The default expand-store is in-process, fine for one worker. To run multiple
workers/replicas behind a load balancer, the store must be **shared** — otherwise
a `ref` minted by one worker can't be expanded by another. Swap in a backend
(all are content-addressed, so writes dedup automatically):

```python
from tooltrim import ToolCompressor, FileStore, RedisStore, S3Store

tc = ToolCompressor(store=FileStore("/mnt/shared/tooltrim"))         # zero-dep, shared volume
tc = ToolCompressor(store=RedisStore(url="redis://cache:6379/0",     # pip install tooltrim[redis]
                                     ttl_seconds=86_400))
tc = ToolCompressor(store=S3Store(bucket="my-bucket"))               # pip install tooltrim[s3]
```

The proxy exposes **Prometheus metrics** at `GET /metrics` (tokens in/out/saved,
messages compressed, fail-open count, upstream errors, latency) — scrape it to
quantify savings fleet-wide:

```
tooltrim_tokens_saved_total 14389
tooltrim_messages_compressed_total 1
tooltrim_fail_open_total 0
```

## How it works

1. **Pass-through** if the output already fits the budget (zero overhead).
2. **Detect** the content type (JSON / HTML / tabular / logs / text).
3. **Compress** with a type-specific strategy:
   - **JSON** — preserve structure; sample arrays (keeping the key schema), note
     `(+N more items)`, truncate long strings; tighten until it fits.
   - **HTML** — extract readable text (drop `script`/`style`/`nav`/`footer`),
     then fit the budget.
   - **Tabular** — keep the header + a sample of rows + `(+N more rows)`.
   - **Logs** — collapse repeated lines (`x42`), always keep errors/warnings,
     fill with head/tail context.
   - **Text** — query-aware extractive selection (BM25), with `[…]` elisions.
4. **Stash** the full output under a content-addressed `ref` for `expand()`.
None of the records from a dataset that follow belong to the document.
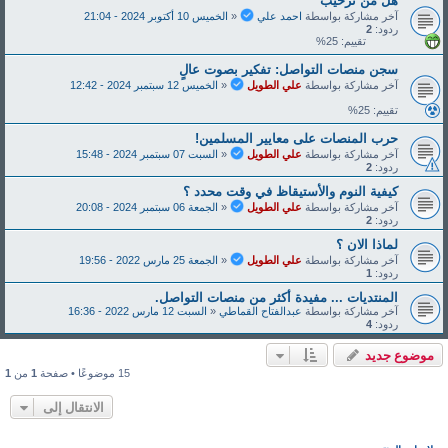
هل من ترحيب
آخر مشاركة بواسطة
احمد علي
«
الخميس 10 أكتوبر 2024 - 21:04
ردود:
2
تقييم: 25%
سجن منصات التواصل: تفكير بصوت عالٍ
آخر مشاركة بواسطة
علي الطويل
«
الخميس 12 سبتمبر 2024 - 12:42
تقييم: 25%
حرب المنصات على معايير المسلمين!
آخر مشاركة بواسطة
علي الطويل
«
السبت 07 سبتمبر 2024 - 15:48
ردود:
2
كيفية النوم والأستيقاظ في وقت محدد ؟
آخر مشاركة بواسطة
علي الطويل
«
الجمعة 06 سبتمبر 2024 - 20:08
ردود:
2
لماذا الان ؟
آخر مشاركة بواسطة
علي الطويل
«
الجمعة 25 مارس 2022 - 19:56
ردود:
1
المنتديات ... مفيدة أكثر من منصات التواصل.
آخر مشاركة بواسطة
عبدالفتاح القماطي
«
السبت 12 مارس 2022 - 16:36
ردود:
4
موضوع جديد
15 موضوعًا • صفحة
1
من
1
الانتقال إلى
With a query, every compressor keeps the most *relevant* parts; without one, it
falls back to structure-preserving head/tail selection.

## How it's different

| Tool class           | What it optimizes            | tooltrim |
|----------------------|------------------------------|----------|
| Routers (RouteLLM…)  | *which model* gets the call  | orthogonal |
| Semantic caches      | repeated *identical* calls   | orthogonal |
| Prompt compressors (LLMLingua) | the *prompt/instructions* | different target |
| Memory frameworks (MemGPT…) | conversation history, as a framework you adopt | tooltrim is a drop-in on the *tool boundary* |

tooltrim targets the **tool-output boundary** — the largest and most-ignored
token sink in agentic apps — and works alongside all of the above.

## Status

v0.1 — deterministic zero-dependency core, 79-test suite, reproducible token +
**faithfulness** benchmarks (with Wilson CIs, cross-model), a **proxy** speaking
both **OpenAI and Anthropic** wire formats with Prometheus **/metrics**, a
**LangChain** adapter, pluggable **File/Redis/S3 expand-stores** for horizontal
scale, and citable run artifacts under [`benchmarks/`](benchmarks/).

Roadmap: PyPI release + `tooltrim` CLI, frontier-model faithfulness runs,
embedding-based relevance, streaming compression, and native LlamaIndex /
OpenAI-Agents wrappers.

Contributions and benchmark cases welcome. MIT licensed.